[Page segmentation data]
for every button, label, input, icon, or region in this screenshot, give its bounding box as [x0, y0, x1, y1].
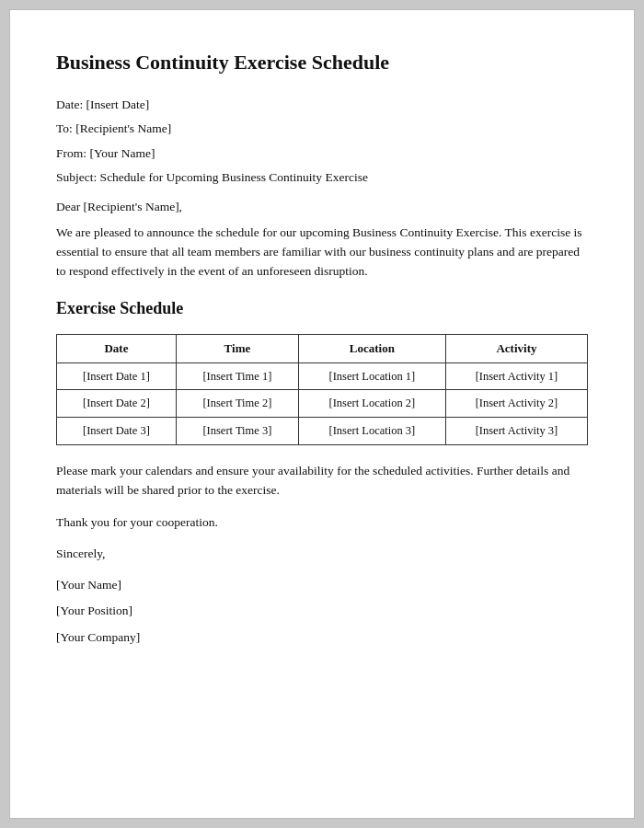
col-header-activity: Activity [445, 335, 587, 363]
table-cell-r3-c4: [Insert Activity 3] [445, 418, 587, 445]
body-paragraph-1: We are pleased to announce the schedule … [56, 224, 588, 282]
sign-off-line: Sincerely, [56, 545, 588, 563]
table-cell-r2-c2: [Insert Time 2] [176, 390, 298, 418]
table-row: [Insert Date 3][Insert Time 3][Insert Lo… [57, 418, 588, 445]
table-cell-r2-c1: [Insert Date 2] [57, 390, 177, 418]
your-position-line: [Your Position] [56, 602, 588, 620]
date-line: Date: [Insert Date] [56, 96, 588, 114]
your-name-line: [Your Name] [56, 576, 588, 594]
document-title: Business Continuity Exercise Schedule [56, 47, 588, 77]
to-line: To: [Recipient's Name] [56, 120, 588, 138]
table-cell-r2-c3: [Insert Location 2] [298, 390, 445, 418]
schedule-table: Date Time Location Activity [Insert Date… [56, 334, 588, 445]
your-company-line: [Your Company] [56, 628, 588, 647]
exercise-schedule-heading: Exercise Schedule [56, 296, 588, 321]
table-cell-r3-c3: [Insert Location 3] [298, 418, 445, 445]
closing-paragraph-1: Please mark your calendars and ensure yo… [56, 462, 588, 500]
table-cell-r1-c3: [Insert Location 1] [298, 362, 445, 390]
table-cell-r1-c2: [Insert Time 1] [176, 362, 298, 390]
table-cell-r3-c1: [Insert Date 3] [57, 418, 177, 445]
subject-line: Subject: Schedule for Upcoming Business … [56, 168, 588, 187]
col-header-date: Date [57, 335, 177, 363]
table-header-row: Date Time Location Activity [57, 335, 588, 363]
thank-you-line: Thank you for your cooperation. [56, 513, 588, 532]
table-row: [Insert Date 1][Insert Time 1][Insert Lo… [57, 362, 588, 390]
col-header-time: Time [176, 335, 298, 363]
document-container: Business Continuity Exercise Schedule Da… [9, 9, 635, 819]
col-header-location: Location [298, 335, 445, 363]
from-line: From: [Your Name] [56, 144, 588, 163]
greeting-line: Dear [Recipient's Name], [56, 198, 588, 216]
table-cell-r3-c2: [Insert Time 3] [176, 418, 298, 445]
table-cell-r1-c1: [Insert Date 1] [57, 362, 177, 390]
table-cell-r1-c4: [Insert Activity 1] [445, 362, 587, 390]
table-cell-r2-c4: [Insert Activity 2] [445, 390, 587, 418]
table-row: [Insert Date 2][Insert Time 2][Insert Lo… [57, 390, 588, 418]
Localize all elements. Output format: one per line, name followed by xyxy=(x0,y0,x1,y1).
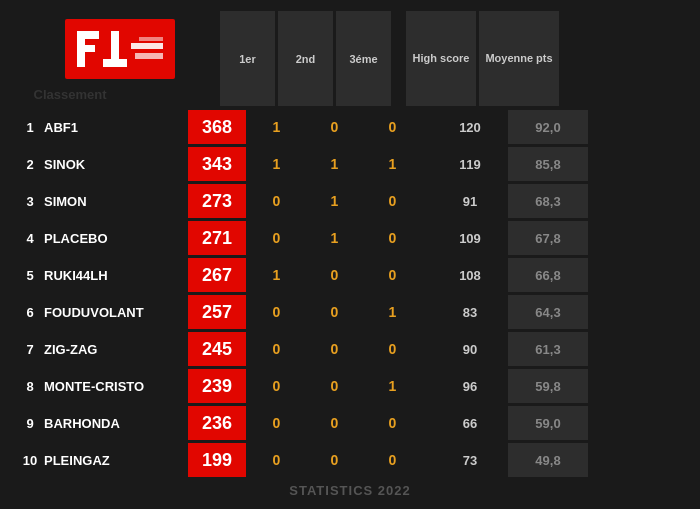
table-row: 4 PLACEBO 271 0 1 0 109 67,8 xyxy=(20,221,680,255)
pos1-cell: 1 xyxy=(249,110,304,144)
name-cell: SIMON xyxy=(40,194,188,209)
col-header-3eme: 3éme xyxy=(336,11,391,106)
moyenne-cell: 67,8 xyxy=(508,221,588,255)
pos1-cell: 1 xyxy=(249,258,304,292)
pos1-cell: 0 xyxy=(249,184,304,218)
table-row: 1 ABF1 368 1 0 0 120 92,0 xyxy=(20,110,680,144)
pos1-cell: 0 xyxy=(249,332,304,366)
table-row: 9 BARHONDA 236 0 0 0 66 59,0 xyxy=(20,406,680,440)
highscore-cell: 96 xyxy=(435,369,505,403)
score-cell: 236 xyxy=(188,406,246,440)
highscore-cell: 108 xyxy=(435,258,505,292)
moyenne-cell: 61,3 xyxy=(508,332,588,366)
table-row: 2 SINOK 343 1 1 1 119 85,8 xyxy=(20,147,680,181)
pos3-cell: 0 xyxy=(365,406,420,440)
svg-marker-7 xyxy=(135,53,163,59)
moyenne-cell: 85,8 xyxy=(508,147,588,181)
rank-cell: 10 xyxy=(20,453,40,468)
pos2-cell: 0 xyxy=(307,406,362,440)
pos2-cell: 0 xyxy=(307,332,362,366)
highscore-cell: 83 xyxy=(435,295,505,329)
svg-marker-6 xyxy=(131,43,163,49)
moyenne-cell: 68,3 xyxy=(508,184,588,218)
pos1-cell: 0 xyxy=(249,221,304,255)
pos3-cell: 1 xyxy=(365,369,420,403)
rank-cell: 8 xyxy=(20,379,40,394)
highscore-cell: 91 xyxy=(435,184,505,218)
pos2-cell: 1 xyxy=(307,184,362,218)
logo-classement-wrapper: Classement xyxy=(20,11,220,106)
highscore-cell: 119 xyxy=(435,147,505,181)
svg-rect-2 xyxy=(77,45,95,52)
pos3-cell: 0 xyxy=(365,258,420,292)
pos1-cell: 1 xyxy=(249,147,304,181)
name-cell: SINOK xyxy=(40,157,188,172)
pos3-cell: 0 xyxy=(365,221,420,255)
highscore-cell: 66 xyxy=(435,406,505,440)
pos3-cell: 1 xyxy=(365,147,420,181)
pos2-cell: 1 xyxy=(307,147,362,181)
score-cell: 343 xyxy=(188,147,246,181)
score-cell: 239 xyxy=(188,369,246,403)
pos2-cell: 0 xyxy=(307,369,362,403)
name-cell: PLACEBO xyxy=(40,231,188,246)
pos3-cell: 0 xyxy=(365,332,420,366)
pos1-cell: 0 xyxy=(249,406,304,440)
rank-cell: 9 xyxy=(20,416,40,431)
score-cell: 267 xyxy=(188,258,246,292)
pos2-cell: 1 xyxy=(307,221,362,255)
svg-marker-8 xyxy=(139,37,163,41)
table-row: 3 SIMON 273 0 1 0 91 68,3 xyxy=(20,184,680,218)
name-cell: FOUDUVOLANT xyxy=(40,305,188,320)
column-headers: 1er 2nd 3éme High score Moyenne pts xyxy=(220,11,680,106)
pos1-cell: 0 xyxy=(249,369,304,403)
table-row: 10 PLEINGAZ 199 0 0 0 73 49,8 xyxy=(20,443,680,477)
pos3-cell: 0 xyxy=(365,110,420,144)
rank-cell: 5 xyxy=(20,268,40,283)
f1-logo xyxy=(65,19,175,79)
rank-cell: 6 xyxy=(20,305,40,320)
pos2-cell: 0 xyxy=(307,110,362,144)
footer: STATISTICS 2022 xyxy=(20,483,680,498)
pos2-cell: 0 xyxy=(307,443,362,477)
score-cell: 273 xyxy=(188,184,246,218)
data-table: 1 ABF1 368 1 0 0 120 92,0 2 SINOK 343 1 … xyxy=(20,110,680,477)
name-cell: ABF1 xyxy=(40,120,188,135)
f1-logo-svg xyxy=(75,27,165,71)
name-cell: MONTE-CRISTO xyxy=(40,379,188,394)
moyenne-cell: 66,8 xyxy=(508,258,588,292)
pos2-cell: 0 xyxy=(307,295,362,329)
pos3-cell: 0 xyxy=(365,443,420,477)
pos2-cell: 0 xyxy=(307,258,362,292)
name-cell: ZIG-ZAG xyxy=(40,342,188,357)
moyenne-cell: 49,8 xyxy=(508,443,588,477)
classement-cell: Classement xyxy=(20,87,120,106)
name-cell: RUKI44LH xyxy=(40,268,188,283)
moyenne-cell: 59,0 xyxy=(508,406,588,440)
logo-area xyxy=(20,11,220,87)
rank-cell: 1 xyxy=(20,120,40,135)
pos3-cell: 1 xyxy=(365,295,420,329)
col-header-moyenne: Moyenne pts xyxy=(479,11,559,106)
highscore-cell: 120 xyxy=(435,110,505,144)
svg-rect-1 xyxy=(77,31,99,39)
highscore-cell: 73 xyxy=(435,443,505,477)
svg-rect-4 xyxy=(103,59,127,67)
score-cell: 257 xyxy=(188,295,246,329)
moyenne-cell: 59,8 xyxy=(508,369,588,403)
rank-cell: 3 xyxy=(20,194,40,209)
moyenne-cell: 64,3 xyxy=(508,295,588,329)
rank-cell: 7 xyxy=(20,342,40,357)
pos1-cell: 0 xyxy=(249,443,304,477)
score-cell: 245 xyxy=(188,332,246,366)
col-header-2nd: 2nd xyxy=(278,11,333,106)
col-header-highscore: High score xyxy=(406,11,476,106)
table-row: 6 FOUDUVOLANT 257 0 0 1 83 64,3 xyxy=(20,295,680,329)
highscore-cell: 90 xyxy=(435,332,505,366)
pos3-cell: 0 xyxy=(365,184,420,218)
score-cell: 199 xyxy=(188,443,246,477)
svg-marker-5 xyxy=(111,31,119,39)
col-header-1er: 1er xyxy=(220,11,275,106)
table-row: 7 ZIG-ZAG 245 0 0 0 90 61,3 xyxy=(20,332,680,366)
classement-label: Classement xyxy=(34,87,107,102)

▶ WHAT IS NEEDED: Whenever a line in the entries above includes the word "SIMON", pull that line out.

▶ EXERCISE SOLUTION:
name-cell: SIMON xyxy=(40,194,188,209)
table-row: 3 SIMON 273 0 1 0 91 68,3 xyxy=(20,184,680,218)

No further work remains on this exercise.